— DATA IN THIS EXERCISE —
------------------------------
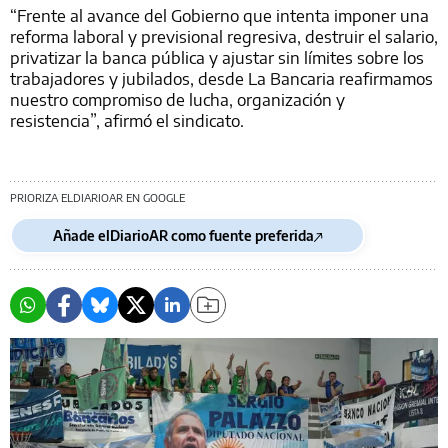
“Frente al avance del Gobierno que intenta imponer una
reforma laboral y previsional regresiva, destruir el salario,
privatizar la banca pública y ajustar sin límites sobre los
trabajadores y jubilados, desde La Bancaria reafirmamos
nuestro compromiso de lucha, organización y
resistencia”, afirmó el sindicato.
PRIORIZA ELDIARIOAR EN GOOGLE
Añade elDiarioAR como fuente preferida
------------------------------
— TASK STATEMENT —
Full transcription without images: please go through the records and repeat them exactly.

— WRITTEN ANSWER —
“Frente al avance del Gobierno que intenta imponer una
reforma laboral y previsional regresiva, destruir el salario,
privatizar la banca pública y ajustar sin límites sobre los
trabajadores y jubilados, desde La Bancaria reafirmamos
nuestro compromiso de lucha, organización y
resistencia”, afirmó el sindicato.
PRIORIZA ELDIARIOAR EN GOOGLE
Añade elDiarioAR como fuente preferida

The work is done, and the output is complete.